Which lines in the records below include the word "olabilirsiniz"? Report each of them in full.

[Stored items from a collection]

=== Section Start ===

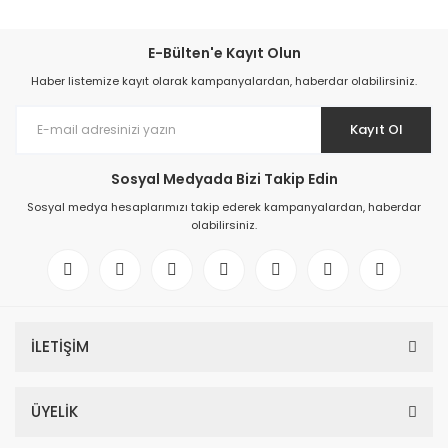
E-Bülten'e Kayıt Olun
Haber listemize kayıt olarak kampanyalardan, haberdar olabilirsiniz.
Kayıt Ol
Sosyal Medyada Bizi Takip Edin
Sosyal medya hesaplarımızı takip ederek kampanyalardan, haberdar
olabilirsiniz.
İLETİŞİM
ÜYELİK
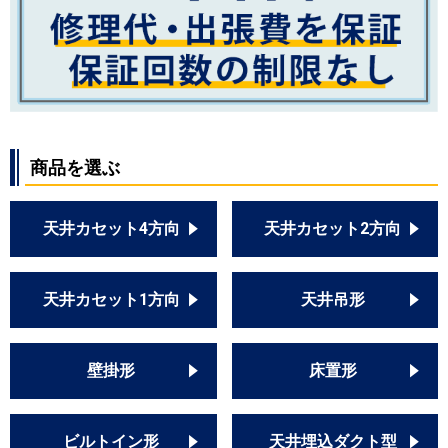
商品を選ぶ
天井カセット4方向
天井カセット2方向
天井カセット1方向
天井吊形
壁掛形
床置形
ビルトイン形
天井埋込ダクト型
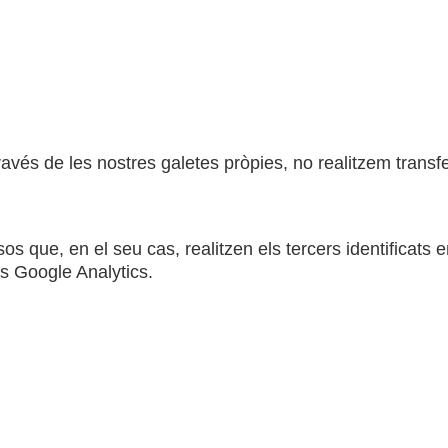
avés de les nostres galetes pròpies, no realitzem transf
sos que, en el seu cas, realitzen els tercers identificats
rs Google Analytics.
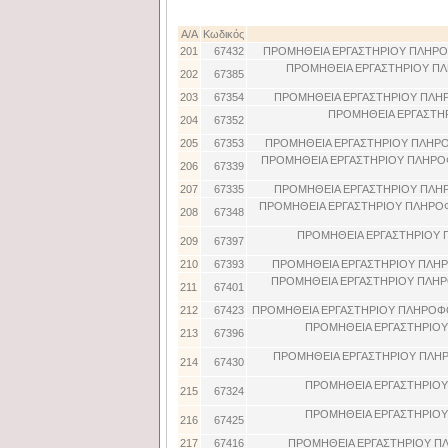
Α/Α
Κωδικός
201
67432
ΠΡΟΜΗΘΕΙΑ ΕΡΓΑΣΤΗΡΙΟΥ ΠΛΗΡΟ
ΠΡΟΜΗΘΕΙΑ ΕΡΓΑΣΤΗΡΙΟΥ ΠΛ
202
67385
203
67354
ΠΡΟΜΗΘΕΙΑ ΕΡΓΑΣΤΗΡΙΟΥ ΠΛΗ
ΠΡΟΜΗΘΕΙΑ ΕΡΓΑΣΤΗ
204
67352
205
67353
ΠΡΟΜΗΘΕΙΑ ΕΡΓΑΣΤΗΡΙΟΥ ΠΛΗΡΟ
ΠΡΟΜΗΘΕΙΑ ΕΡΓΑΣΤΗΡΙΟΥ ΠΛΗΡΟ
206
67339
207
67335
ΠΡΟΜΗΘΕΙΑ ΕΡΓΑΣΤΗΡΙΟΥ ΠΛΗ
ΠΡΟΜΗΘΕΙΑ ΕΡΓΑΣΤΗΡΙΟΥ ΠΛΗΡΟΦ
208
67348
ΠΡΟΜΗΘΕΙΑ ΕΡΓΑΣΤΗΡΙΟΥ Π
209
67397
210
67393
ΠΡΟΜΗΘΕΙΑ ΕΡΓΑΣΤΗΡΙΟΥ ΠΛΗΡ
ΠΡΟΜΗΘΕΙΑ ΕΡΓΑΣΤΗΡΙΟΥ ΠΛΗΡΟ
211
67401
212
67423
ΠΡΟΜΗΘΕΙΑ ΕΡΓΑΣΤΗΡΙΟΥ ΠΛΗΡΟΦΟ
ΠΡΟΜΗΘΕΙΑ ΕΡΓΑΣΤΗΡΙΟΥ
213
67396
ΠΡΟΜΗΘΕΙΑ ΕΡΓΑΣΤΗΡΙΟΥ ΠΛΗΡ
214
67430
ΠΡΟΜΗΘΕΙΑ ΕΡΓΑΣΤΗΡΙΟΥ
215
67324
ΠΡΟΜΗΘΕΙΑ ΕΡΓΑΣΤΗΡΙΟΥ
216
67425
217
67416
ΠΡΟΜΗΘΕΙΑ ΕΡΓΑΣΤΗΡΙΟΥ ΠΛ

=== Section End ===

OUTPUT BELOW:
Haber listemize kayıt olarak kampanyalardan, haberdar olabilirsiniz.
olabilirsiniz.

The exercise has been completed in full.